Re: Sync/Seek-robust UTF-7

From: Doug Ewell (dewell@adelphia.net)
Date: Tue Jun 18 2002 - 18:03:25 EDT


Shlomi Tal <shlompi at hotmail dot com> wrote, and Markus Scherer
<markus dot scherer at jtcsv dot com> responded, regarding Shlomi's
experimental UTF.

Please note, before anyone gets the wrong idea, that these experimental
UTFs are *not* intended as candidates to replace the official ones. As
far as I am concerned, they are for fun. Not all are "jokes" in the
sense of being ridiculous or absurd, however. Many are meant as
intellectual exercises, to help understand the thought process behind
designing a good UTF (e.g. what made UTF-8 so much more successful than
UTF-1, which was superior in some ways?)

For a good sense of what goes on in the mind of someone like me or
Shlomi, or Markus, or Marco Cimarosti, when we invent these things, see
the Jargon File entry on "hacker humor" (example 2 in particular):

http://www.tuxedo.org/~esr/jargon/html/entry/hacker-humor.html

Now on to the discussion.

[Shlomi]
> If you think 7-bit issues are totally obsolete, then sorry for
> bothering...

[Markus]
> Personally, I think they are, but I do find encoding schemes
> entertaining :-)

I agree with Markus. I might have to drag my vestigial "UTF-Fieldata"
concept out of the closet...

[Shlomi]
> UTF-7 is both stateful and fragile. Stateful it has to be, because
> any attemp to encode a large charset AND maintain compatibility to
> ASCII has to be stateful. However, it is also fragile in that there
> is no self-sync or seek coherence (that's the advantage of UTF-8, as
> we all know).

[Markus]
> Fragile. You assume lossy transport instead of trusting the error
> correction of the lower layers.

But people do continue to design file formats with CRCs and other
validity checks. This was a very important feature in the days when our
300-baud modems had lousy error checking. I don't know how valuable it
is today.

[Markus]
> ... if you also care to stay within 7 bits.

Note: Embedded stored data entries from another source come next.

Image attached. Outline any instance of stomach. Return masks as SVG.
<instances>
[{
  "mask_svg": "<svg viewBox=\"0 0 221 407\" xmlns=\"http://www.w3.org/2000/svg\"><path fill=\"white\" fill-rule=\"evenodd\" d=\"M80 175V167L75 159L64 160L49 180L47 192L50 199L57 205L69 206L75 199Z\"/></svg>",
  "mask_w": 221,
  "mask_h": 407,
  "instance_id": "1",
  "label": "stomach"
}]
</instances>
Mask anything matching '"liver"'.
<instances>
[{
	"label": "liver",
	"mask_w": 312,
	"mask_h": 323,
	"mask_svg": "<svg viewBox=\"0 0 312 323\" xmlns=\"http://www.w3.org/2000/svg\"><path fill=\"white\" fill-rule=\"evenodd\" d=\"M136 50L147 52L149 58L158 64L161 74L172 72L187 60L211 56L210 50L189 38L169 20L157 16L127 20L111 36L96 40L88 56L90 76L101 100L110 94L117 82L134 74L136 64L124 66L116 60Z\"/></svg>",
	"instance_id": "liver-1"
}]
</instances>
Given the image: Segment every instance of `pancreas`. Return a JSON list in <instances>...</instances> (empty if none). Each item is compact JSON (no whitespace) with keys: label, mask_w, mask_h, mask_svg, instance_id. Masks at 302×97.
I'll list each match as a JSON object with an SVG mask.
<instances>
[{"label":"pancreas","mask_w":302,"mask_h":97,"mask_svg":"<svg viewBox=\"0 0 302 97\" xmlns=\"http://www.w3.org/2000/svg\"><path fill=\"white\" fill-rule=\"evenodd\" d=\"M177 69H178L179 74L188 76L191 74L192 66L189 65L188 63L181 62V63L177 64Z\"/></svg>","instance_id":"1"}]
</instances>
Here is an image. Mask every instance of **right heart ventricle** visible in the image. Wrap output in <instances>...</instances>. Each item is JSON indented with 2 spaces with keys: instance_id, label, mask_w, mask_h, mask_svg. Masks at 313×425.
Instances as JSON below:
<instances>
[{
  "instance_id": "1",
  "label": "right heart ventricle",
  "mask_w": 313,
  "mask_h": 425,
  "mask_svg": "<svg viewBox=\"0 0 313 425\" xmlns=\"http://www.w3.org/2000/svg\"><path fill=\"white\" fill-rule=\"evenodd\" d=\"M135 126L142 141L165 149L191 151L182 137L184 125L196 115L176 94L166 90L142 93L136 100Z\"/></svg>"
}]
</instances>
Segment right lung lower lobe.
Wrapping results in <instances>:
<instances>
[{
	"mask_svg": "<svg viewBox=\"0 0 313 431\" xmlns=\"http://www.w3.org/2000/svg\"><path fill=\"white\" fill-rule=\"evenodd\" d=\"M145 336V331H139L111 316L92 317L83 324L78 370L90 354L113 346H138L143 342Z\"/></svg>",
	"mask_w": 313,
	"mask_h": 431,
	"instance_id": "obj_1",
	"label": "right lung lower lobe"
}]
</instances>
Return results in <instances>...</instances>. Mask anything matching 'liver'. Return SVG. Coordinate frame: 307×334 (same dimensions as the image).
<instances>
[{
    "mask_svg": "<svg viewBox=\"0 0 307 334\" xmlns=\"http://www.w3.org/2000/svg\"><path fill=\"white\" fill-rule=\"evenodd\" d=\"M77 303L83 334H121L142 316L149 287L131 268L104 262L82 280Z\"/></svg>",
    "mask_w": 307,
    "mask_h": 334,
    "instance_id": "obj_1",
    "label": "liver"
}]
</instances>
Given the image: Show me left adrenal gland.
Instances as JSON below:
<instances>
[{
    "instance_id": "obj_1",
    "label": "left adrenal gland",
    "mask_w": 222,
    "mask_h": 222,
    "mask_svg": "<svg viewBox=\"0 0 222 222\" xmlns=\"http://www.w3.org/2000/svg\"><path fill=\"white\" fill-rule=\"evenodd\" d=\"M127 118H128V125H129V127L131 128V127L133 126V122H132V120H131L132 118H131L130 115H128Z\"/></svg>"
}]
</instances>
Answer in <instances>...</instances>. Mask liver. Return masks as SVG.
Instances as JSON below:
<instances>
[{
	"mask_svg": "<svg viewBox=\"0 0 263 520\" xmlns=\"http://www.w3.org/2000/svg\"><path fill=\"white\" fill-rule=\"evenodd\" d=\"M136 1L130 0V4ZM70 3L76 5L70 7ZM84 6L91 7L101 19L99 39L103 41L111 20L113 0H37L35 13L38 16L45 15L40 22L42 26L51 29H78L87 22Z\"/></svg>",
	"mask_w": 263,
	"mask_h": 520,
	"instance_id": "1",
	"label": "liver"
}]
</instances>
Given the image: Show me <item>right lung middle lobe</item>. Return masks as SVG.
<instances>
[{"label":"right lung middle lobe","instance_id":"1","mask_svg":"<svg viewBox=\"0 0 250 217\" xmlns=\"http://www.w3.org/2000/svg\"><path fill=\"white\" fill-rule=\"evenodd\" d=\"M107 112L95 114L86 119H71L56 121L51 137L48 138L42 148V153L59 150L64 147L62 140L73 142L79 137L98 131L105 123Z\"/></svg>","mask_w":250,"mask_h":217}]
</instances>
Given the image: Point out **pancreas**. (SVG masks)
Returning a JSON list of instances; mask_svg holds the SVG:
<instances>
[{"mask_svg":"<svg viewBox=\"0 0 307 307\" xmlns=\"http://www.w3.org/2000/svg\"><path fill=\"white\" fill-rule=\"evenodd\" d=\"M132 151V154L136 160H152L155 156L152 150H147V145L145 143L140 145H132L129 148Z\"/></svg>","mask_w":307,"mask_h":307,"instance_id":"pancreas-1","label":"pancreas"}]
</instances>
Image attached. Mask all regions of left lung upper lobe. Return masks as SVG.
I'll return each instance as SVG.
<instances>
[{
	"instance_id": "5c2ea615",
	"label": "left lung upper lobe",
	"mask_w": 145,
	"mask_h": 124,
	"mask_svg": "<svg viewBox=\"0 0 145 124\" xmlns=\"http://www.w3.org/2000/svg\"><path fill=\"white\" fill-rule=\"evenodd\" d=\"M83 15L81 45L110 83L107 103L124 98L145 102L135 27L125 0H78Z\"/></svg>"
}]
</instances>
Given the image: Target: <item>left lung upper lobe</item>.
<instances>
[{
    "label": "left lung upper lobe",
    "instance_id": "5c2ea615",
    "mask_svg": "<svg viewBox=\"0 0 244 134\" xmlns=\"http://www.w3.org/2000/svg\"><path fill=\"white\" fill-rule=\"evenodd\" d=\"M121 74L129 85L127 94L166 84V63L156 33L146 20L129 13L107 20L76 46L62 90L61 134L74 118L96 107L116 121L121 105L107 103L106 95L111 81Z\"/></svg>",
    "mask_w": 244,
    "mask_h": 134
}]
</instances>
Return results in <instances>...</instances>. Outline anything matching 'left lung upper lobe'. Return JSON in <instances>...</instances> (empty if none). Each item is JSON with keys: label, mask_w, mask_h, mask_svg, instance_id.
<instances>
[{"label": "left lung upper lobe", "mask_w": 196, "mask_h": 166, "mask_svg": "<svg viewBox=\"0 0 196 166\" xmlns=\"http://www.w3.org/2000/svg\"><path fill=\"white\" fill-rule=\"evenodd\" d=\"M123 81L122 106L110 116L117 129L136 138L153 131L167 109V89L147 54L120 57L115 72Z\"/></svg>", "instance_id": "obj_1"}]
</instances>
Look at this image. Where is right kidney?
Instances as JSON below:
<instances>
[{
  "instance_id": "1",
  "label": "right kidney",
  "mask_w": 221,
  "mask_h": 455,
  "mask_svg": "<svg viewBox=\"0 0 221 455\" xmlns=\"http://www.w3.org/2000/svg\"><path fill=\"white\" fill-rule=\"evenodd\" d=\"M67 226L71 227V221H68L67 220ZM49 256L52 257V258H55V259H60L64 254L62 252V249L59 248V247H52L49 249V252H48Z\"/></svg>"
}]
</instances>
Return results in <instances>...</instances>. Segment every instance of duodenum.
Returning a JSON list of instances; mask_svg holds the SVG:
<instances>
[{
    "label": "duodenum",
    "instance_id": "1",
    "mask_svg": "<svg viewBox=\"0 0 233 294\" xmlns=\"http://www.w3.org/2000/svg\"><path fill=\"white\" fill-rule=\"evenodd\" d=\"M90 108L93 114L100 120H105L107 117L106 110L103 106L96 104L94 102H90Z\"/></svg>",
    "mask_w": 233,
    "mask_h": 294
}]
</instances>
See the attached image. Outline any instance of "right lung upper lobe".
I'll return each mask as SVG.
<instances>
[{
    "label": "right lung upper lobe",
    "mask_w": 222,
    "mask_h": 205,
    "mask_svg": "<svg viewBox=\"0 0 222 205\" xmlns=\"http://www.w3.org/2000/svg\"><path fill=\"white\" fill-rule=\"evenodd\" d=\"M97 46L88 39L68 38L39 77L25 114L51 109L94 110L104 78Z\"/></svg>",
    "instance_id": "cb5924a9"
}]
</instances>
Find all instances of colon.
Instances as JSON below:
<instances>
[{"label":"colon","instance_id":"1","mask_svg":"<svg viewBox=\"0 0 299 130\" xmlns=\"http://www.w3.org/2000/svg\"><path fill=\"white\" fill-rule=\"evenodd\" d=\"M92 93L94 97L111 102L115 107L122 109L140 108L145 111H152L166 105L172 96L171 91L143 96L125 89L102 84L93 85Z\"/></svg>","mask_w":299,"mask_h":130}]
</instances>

Which was the original intent.

[Shlomi]
> Borrowing from the idea of ISO-2022-JP extended into EUC, but the
> other way round, I had the following "Gedankenexperiment":
>
> 00..A0 stay the same
> FF not used
> C2..FE leadbytes (1 leadbyte)
> A1..C1 trailbytes (2 trailbytes)
>
> allowing 61 x 33 x 33 codepoints - a little more than 65536.

Where do the 3-byte sequences begin? Does the sequence C2 A1 A1
represent U+0000 or U+00A1?

In the first case (like UTF-8), you have the possibility of non-shortest
sequences, which you can either allow or forbid. If you allow them as
alternatives to the single-byte form, any search operations that operate
on undecoded data (for whatever reason) must recognize the two
equivalent forms. If you forbid them (again like UTF-8), then all
decoders must be vigilant about forbidding them.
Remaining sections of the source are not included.